In 2014, author and GQ contributor Rosecrans Baldwin penned a memorable piece for the magazine about trying to qualify as an amateur for the U.S. Open. The Stanford grad and late-to-tennis fanatic trained for the challenge with Mats Wilander, now colorfully based in Sun Valley, Idaho. Baldwin’s eventual match with a rising California teen did not go well.
So imagine the thrill, for someone like Baldwin, of traveling to Roger Federer’s mountaintop home in Switzerland to interview the tennis superstar. The conversation took place in Valbella just five days after Federer’s improbable 18th Grand Slam victory at the Australian Open, and the resulting cover story for GQ’s annual Style Bible arrives on the heels of Federer’s fifth Indian Wells championship.
At the top of the piece, Baldwin reminds that Federer has a finely attuned sense of humor. Asked by a TV interviewer during the early stages of the 2017 Australian Open to describe the unfamiliar vantage point of being an underdog, the champ playfully noted that he had still managed to win a recent GQ online poll for Most Stylish Man.
That’s just the warm-up. Once Baldwin gets going with the full Valbella narrative, it’s equally funny from the journalist’s end:
Frankly, Federer was so easygoing from the start, so relaxed, for a second I thought he was stoned. (He wasn’t stoned.) He drove us to the restaurant in his Mercedes. We chatted about our families.
I wound up telling a story about the time I did heroin by accident—look, it was in South Africa, and Federer’s mother is from South Africa, and I was trying to find some common ground out of the gate, the way you do when you’re riding in a gargantuan vehicle with a global celebrity you’ve just met—and he barked out laughing.

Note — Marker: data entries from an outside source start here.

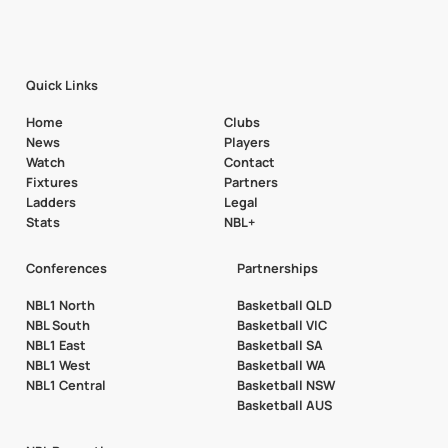
Quick Links
Home
Clubs
News
Players
Watch
Contact
Fixtures
Partners
Ladders
Legal
Stats
NBL+
Conferences
Partnerships
NBL1 North
Basketball QLD
NBL South
Basketball VIC
NBL1 East
Basketball SA
NBL1 West
Basketball WA
NBL1 Central
Basketball NSW
Basketball AUS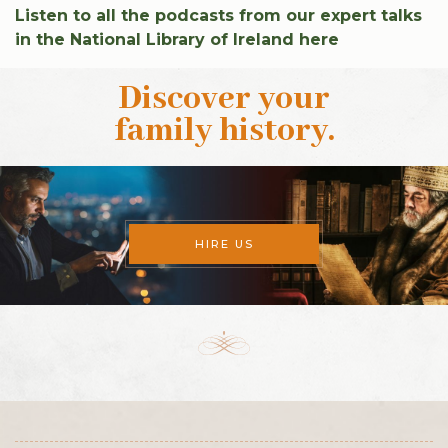
Listen to all the podcasts from our expert talks
in the National Library of Ireland here
Discover your
family history
.
HIRE US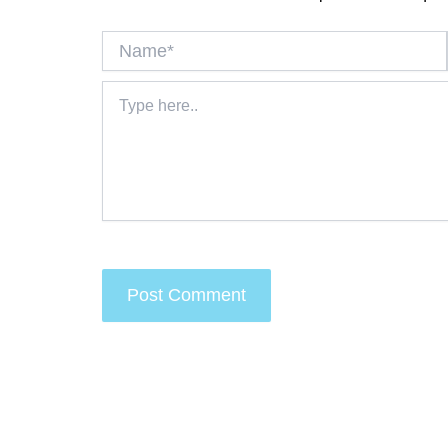
Name*
Type
here..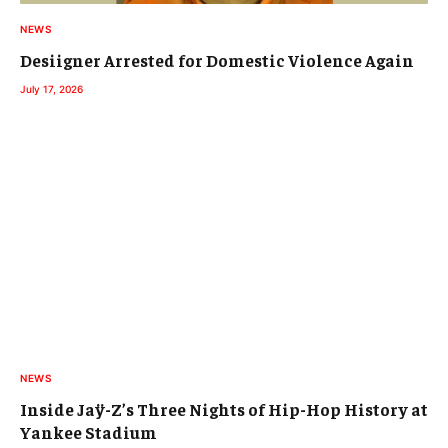
NEWS
Desiigner Arrested for Domestic Violence Again
July 17, 2026
NEWS
Inside Jaÿ-Z’s Three Nights of Hip-Hop History at
Yankee Stadium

Federer, a big laugher, who knew? Though it got to a point, by mid-meal, where I started to get suspicious—was it for show, to play the Everyman? Who likes melted cheese like the rest of us? (Maybe he was stoned?) This is a guy, I’d learn, who still makes reservations at a nearby public tennis facility rather than build his own private court. Think about that. Consider the fact that Federer has made over $100 million in career prize money, never mind endorsements. Now imagine being the local dude who has to kick Roger Federer off a tennis court because his practice session goes a little long.
Remember that “thrill” we mentioned for Baldwin of meeting Roger? Well, later on in the article, right below (in the online version) a photo of Federer reclining Burt Reynolds Cosmopolitan-style on some sheepskin with trophy, Baldwin confesses he was never really a Federer fan! As you might imagine, that day in the Swiss Alps changed things. And not just because, the writer insists, ‘we’re both fond of raclette.’ A championship bit of profiling, this.